Die Tomaten einige Sekunden in kochendes Salzwasser halten und ahschrecken. Die Schale abziehen und grob zerkleinern, dabei die Kerne entfernen. Olivenöl erhitzen und den Knoblauch ungeschält darin anbraten (er wird dann wieder entfernt). Die Tomatenstücke zugeben und darauf die Bohnen legen. Mit der Brühe übergießen, salzen und pfeffern. Zugedeckt etwa 20 Minuten dünsten. Kurz durchschütteln und servieren.

Geschmacksvarianten:

1. 1 Teel. Gänseschmalz oder

2. mit Zwiebeln und Speck oder

3. mit viel frischen Kräutern und Sahne

4. in Butter und frischem Thymian oder

5. mit gelben und roten Paprikawürfeln

Diese Bohnen hahen wirklich etwas besonderes. Sie sind sehr lang, sehr zart, heißen „Schnürsenkel“ (stringhe) und wachsen besonders gut in der Region Lucca.

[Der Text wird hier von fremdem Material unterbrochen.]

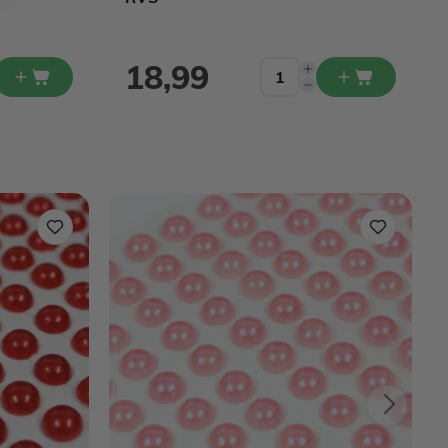
18,99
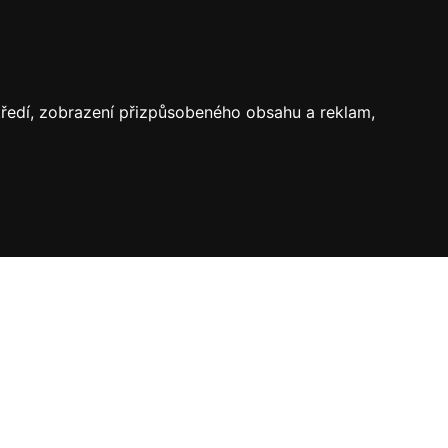
středí, zobrazení přizpůsobeného obsahu a reklam,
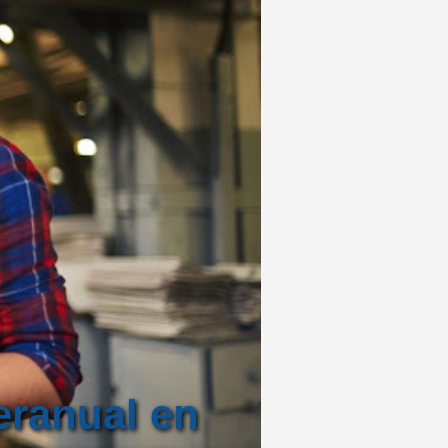
eranual en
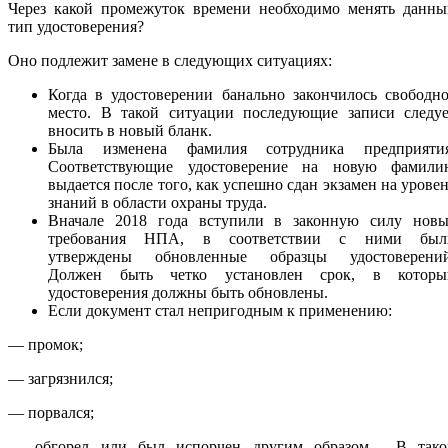
Через какой промежуток времени необходимо менять данны
тип удостоверения?
Оно подлежит замене в следующих ситуациях:
Когда в удостоверении банально закончилось свободн
место. В такой ситуации последующие записи следуе
вносить в новый бланк.
Была изменена фамилия сотрудника предприятия
Соответствующие удостоверение на новую фамили
выдается после того, как успешно сдан экзамен на урове
знаний в области охраны труда.
Вначале 2018 года вступили в законную силу новы
требования НПА, в соответствии с ними был
утверждены обновленные образцы удостоверений
Должен быть четко установлен срок, в которы
удостоверения должны быть обновлены.
Если документ стал непригодным к применению:
— промок;
— загрязнился;
— порвался;
— обгорел или был испорчен другим образом. В тако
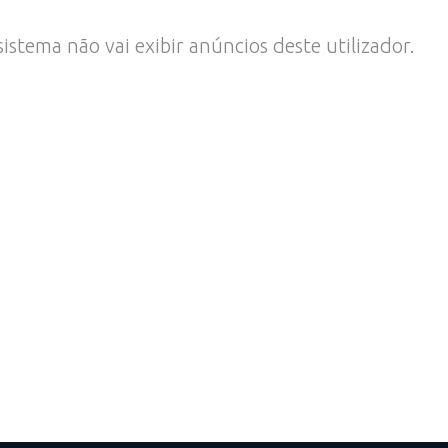
stema não vai exibir anúncios deste utilizador.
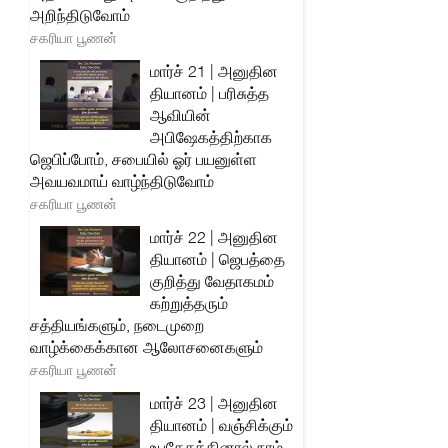
அறிந்திடுவோம்
சகரியா பூணன்
மார்ச் 21 | அனுதின
தியானம் | பரிசுத்த
ஆவியின்
அபிஷேகத்திற்காக
ஜெபிப்போம், சபையில் ஓர் பயனுள்ள
அவயவமாய் வாழ்ந்திடுவோம்
சகரியா பூணன்
மார்ச் 22 | அனுதின
தியானம் | ஜெபத்தை
குறித்து வேதாகமம்
கற்றுத்தரும்
சத்தியங்களும், நடைமுறை
வாழ்க்கைக்கான ஆலோசனைகளும்
சகரியா பூணன்
மார்ச் 23 | அனுதின
தியானம் | வஞ்சிக்கும்
உபதேசத்தினால் நாம்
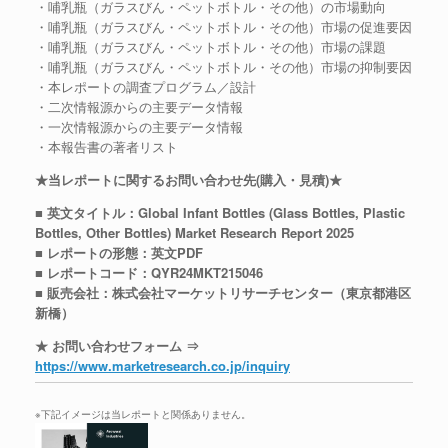
・哺乳瓶（ガラスびん・ペットボトル・その他）の市場動向
・哺乳瓶（ガラスびん・ペットボトル・その他）市場の促進要因
・哺乳瓶（ガラスびん・ペットボトル・その他）市場の課題
・哺乳瓶（ガラスびん・ペットボトル・その他）市場の抑制要因
・本レポートの調査プログラム／設計
・二次情報源からの主要データ情報
・一次情報源からの主要データ情報
・本報告書の著者リスト
★当レポートに関するお問い合わせ先(購入・見積)★
■ 英文タイトル：Global Infant Bottles (Glass Bottles, Plastic
Bottles, Other Bottles) Market Research Report 2025
■ レポートの形態：英文PDF
■ レポートコード：QYR24MKT215046
■ 販売会社：株式会社マーケットリサーチセンター（東京都港区
新橋）
★ お問い合わせフォーム ⇒
https://www.marketresearch.co.jp/inquiry
※下記イメージは当レポートと関係ありません。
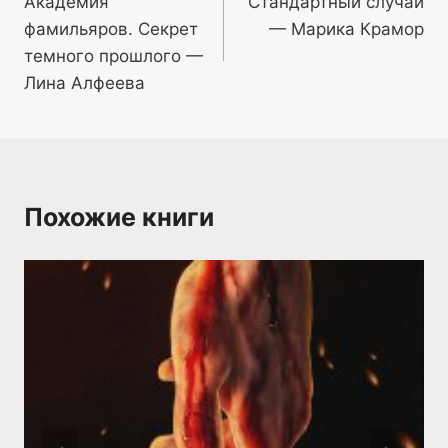
Академия
Стандартный случай
по
фамильяров. Секрет
— Марика Крамор
записям
темного прошлого —
Лина Алфеева
Похожие книги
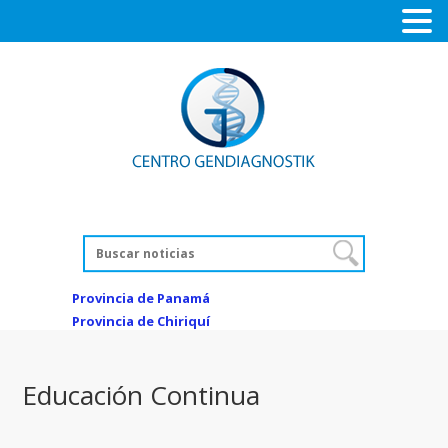
Provincia de Panamá
Provincia de Chiriquí
Educación Continua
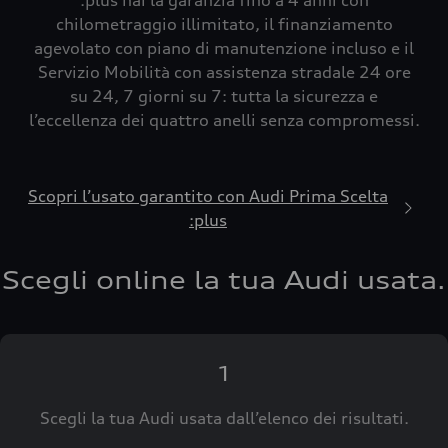
:plus hai la garanzia fino a 4 anni con
chilometraggio illimitato, il finanziamento
agevolato con piano di manutenzione incluso e il
Servizio Mobilità con assistenza stradale 24 ore
su 24, 7 giorni su 7: tutta la sicurezza e
l’eccellenza dei quattro anelli senza compromessi.
Scopri l’usato garantito con Audi Prima Scelta
:plus
Scegli online la tua Audi usata.
1
Scegli la tua Audi usata dall’elenco dei risultati.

Um Florenz nennt man sie serpentini (schlangenartige Bohnen).

NOTES:

2007-10-20: 2 ganze geschälte Knoblauchzehen, kurz vor Schluß entfernt; Variante mit Paprika (etwa 1 großzügige Handvoll rote und grüne Streifen), Hühnerbrühe – angenehm, schöne Gemüsebeilage.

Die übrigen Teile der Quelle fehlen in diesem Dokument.